Self: It sounds like you’re making excuses for Knockout. How can he ever develop into the horse you want him to be if you keep making excuses for him?
Me: I’m not making excuses. I just don’t want to overwhelm Knockout and lose ground on all the progress we’ve made. He trusts me and I don’t want to lose his trust.
Self: So, start slow and build up. Trim one small branch to the side, see how Knockout responds and go from there. You’ll never know what he can handle if you don’t let him try. You need to trust your horse. This is a perfect opportunity to build Knockout’s confidence with low hanging limbs.
So that’s what we did.
Monday evening, I took Knockout on a trail ride and we trimmed trees for one full trail loop…including the super-scary trail thru the creek bottom at which Knockout used to always spook.
Knockout did great! 🙂
Knockout stood still while I reached out with the clippers and trimmed branches. He did not startle when the branches brushed my helmet or dropped on top of his head. At times, I let go of the reins and stood in the stirrups to grasp a branch in my left hand while using the clippers in my right hand. I often switched hands for better reach. I often asked for a side-pass, shoulder turn, or hind-quarter turn to reach the next branch. And Knockout bravely tolerated all of it.
To be clear…Knockout did not like it. He was not at all thrilled to duck under low-hanging branches. He was hesitant about sticking his head in thick underbrush so I could reach the intended branch.
Sometimes, when I asked for a right side-step toward the brush, he responded with a left side-step away from the tree…clearly indicating he was uncomfortable with where I was asking him to go. Yet, as I persisted asking for a right side-step, firming up as necessary, Knockout complied with my request.
Once positioned where I needed him, I dropped all pressure and he relaxed, standing quietly as I went about the task of trimming. He stood quietly relaxed as branches dropped on his head, as leaves rustled overhead, as I drug branches out of clinging vines to cast aside. And when I asked him to move he responded…sometimes hesitantly…but he responded. And when I dropped pressure, he relaxed again.
I was quite impressed with Knockout’s courage!
It’s no big deal performing a task one is comfortable with. It requires true courage to perform a task one is very uncomfortable with, then stand quietly relaxed in a stressful situation.
How did he do it? How does a prey animal wired for flight perform a task he is clearly uncomfortable with? How can he stand quietly at ease in the midst of a stressful environment?
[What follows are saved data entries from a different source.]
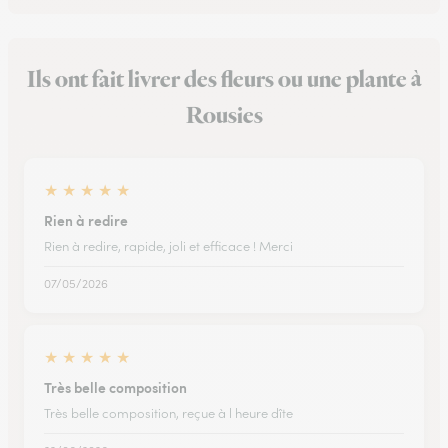
Ils ont fait livrer des fleurs ou une plante à
Rousies
★
★
★
★
★
Rien à redire
Rien à redire, rapide, joli et efficace ! Merci
07/05/2026
★
★
★
★
★
Très belle composition
Très belle composition, reçue à l heure dîte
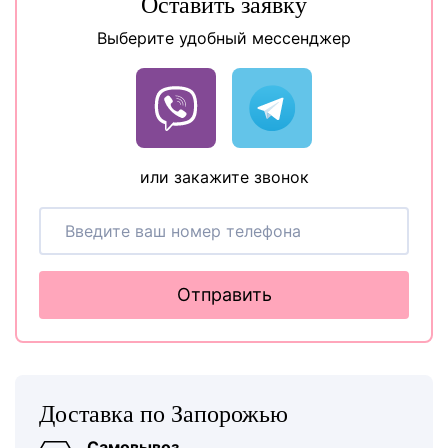
Оставить заявку
Выберите удобный мессенджер
или закажите звонок
Отправить
Доставка по Запорожью
Самовывоз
Knockout trusts me. It’s that simple.
Because he trusts me, Knockout is willing to go places he is uncomfortable going. Because he trusts me, Knockout can stand quietly relaxed in a stressful situation, simply because he knows he is where I want him to be, and I am with him.
Knockout knows, when I am with him and he is where I want him to be, he is safe.
What was it Jesus said?
…lo, I am with you always, even to the end of the age. (Matthew 28:20)
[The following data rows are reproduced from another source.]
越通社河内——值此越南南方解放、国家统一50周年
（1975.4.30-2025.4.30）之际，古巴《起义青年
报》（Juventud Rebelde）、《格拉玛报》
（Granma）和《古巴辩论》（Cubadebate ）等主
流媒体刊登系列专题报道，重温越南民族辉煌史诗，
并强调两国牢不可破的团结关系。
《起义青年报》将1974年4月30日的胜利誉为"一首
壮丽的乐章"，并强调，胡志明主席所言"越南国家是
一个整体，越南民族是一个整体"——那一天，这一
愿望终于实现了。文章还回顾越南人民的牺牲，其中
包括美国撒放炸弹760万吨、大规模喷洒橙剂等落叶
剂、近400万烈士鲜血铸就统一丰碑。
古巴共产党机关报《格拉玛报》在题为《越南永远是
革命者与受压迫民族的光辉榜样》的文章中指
Take courage, it is I; do not be afraid. (Matthew 14:27)
Do not be afraid; I am the first and the last, and the living One; and I was dead, and behold, I am alive forevermore, and I have the keys of death and of Hades. (Revelation 1:17-18)
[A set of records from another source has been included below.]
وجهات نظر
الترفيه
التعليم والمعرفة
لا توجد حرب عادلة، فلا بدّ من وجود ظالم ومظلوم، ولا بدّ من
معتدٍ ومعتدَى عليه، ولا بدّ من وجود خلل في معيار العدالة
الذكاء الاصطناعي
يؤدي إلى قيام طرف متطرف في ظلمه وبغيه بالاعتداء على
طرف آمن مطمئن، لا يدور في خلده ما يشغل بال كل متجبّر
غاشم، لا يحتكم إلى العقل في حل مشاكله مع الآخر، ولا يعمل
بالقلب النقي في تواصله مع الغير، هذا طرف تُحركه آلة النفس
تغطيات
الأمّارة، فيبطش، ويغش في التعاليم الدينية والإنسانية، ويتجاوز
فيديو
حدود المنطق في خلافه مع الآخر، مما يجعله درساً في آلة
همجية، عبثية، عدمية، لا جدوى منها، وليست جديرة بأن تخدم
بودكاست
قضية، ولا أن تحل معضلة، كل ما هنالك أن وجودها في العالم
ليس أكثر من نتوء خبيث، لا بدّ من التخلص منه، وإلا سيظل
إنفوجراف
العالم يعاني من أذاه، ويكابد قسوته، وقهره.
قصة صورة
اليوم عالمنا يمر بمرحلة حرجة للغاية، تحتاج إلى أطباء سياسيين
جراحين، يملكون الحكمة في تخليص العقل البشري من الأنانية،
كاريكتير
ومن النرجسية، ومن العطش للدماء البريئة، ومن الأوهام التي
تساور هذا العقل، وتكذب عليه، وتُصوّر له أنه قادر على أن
Sometimes, God asks me to go places I am uncomfortable going. Sometimes, I find myself in very stressful situations. My mother’s illness and departure from this world…my daughter’s surgery…my grandchildren in an automobile accident…addressing issues with my teenage stepson’s journey toward adulthood…health concerns of family and friends…political unrest…economic concerns…wars and terrorism across the globe…
This world is a scary place and I often find myself in stressful situations.
And yet…because He is with me I don’t have to be afraid. So long as I trust Him, I am safe.